Keselamatan dan Kesehatan Kerja (K3) adalah prioritas utama di setiap lingkungan kerja. Kementerian Ketenagakerjaan (Kemnaker) telah menetapkan Peraturan Sistem Manajemen K3 (SMK3) yang wajib dipahami dan diterapkan oleh pengusaha serta pekerja untuk mengurangi risiko kecelakaan dan penyakit akibat kerja.
Regulasi ini, seperti Permenaker No. 5 Tahun 2018, mewajibkan perusahaan menerapkan standar K3 secara efektif. Ini bukan hanya soal administratif, tetapi menuntut komitmen nyata dari pengusaha untuk memberikan perlindungan penuh. Bentuknya meliputi penyediaan Alat Pelindung Diri (APD) yang sesuai, pelaksanaan pelatihan keselamatan kerja secara rutin, dan evaluasi risiko bahaya di tempat kerja.

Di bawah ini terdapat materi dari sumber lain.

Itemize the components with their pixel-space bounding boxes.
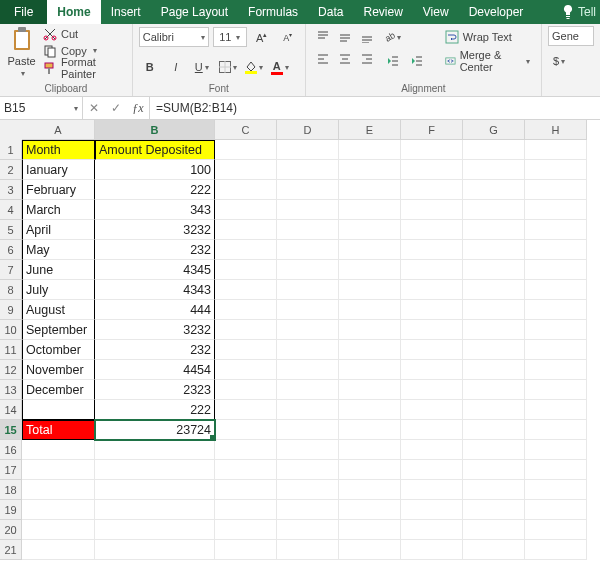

Sebagai bagian dari SMK3, perusahaan harus melakukan audit internal secara berkala untuk memastikan semua prosedur berjalan sesuai standar dan mengidentifikasi potensi bahaya baru. Pekerja juga memiliki peran aktif; mereka wajib mengikuti pelatihan dan segera melaporkan kondisi yang berpotensi membahayakan.
Komunikasi yang baik antara manajemen dan pekerja mengenai K3 sangat ditekankan. Dengan memahami dan menerapkan SMK3, lingkungan kerja yang lebih aman, sehat, dan produktif dapat terwujud, yang pada akhirnya bermanfaat bagi kesejahteraan pekerja dan keberlanjutan bisnis.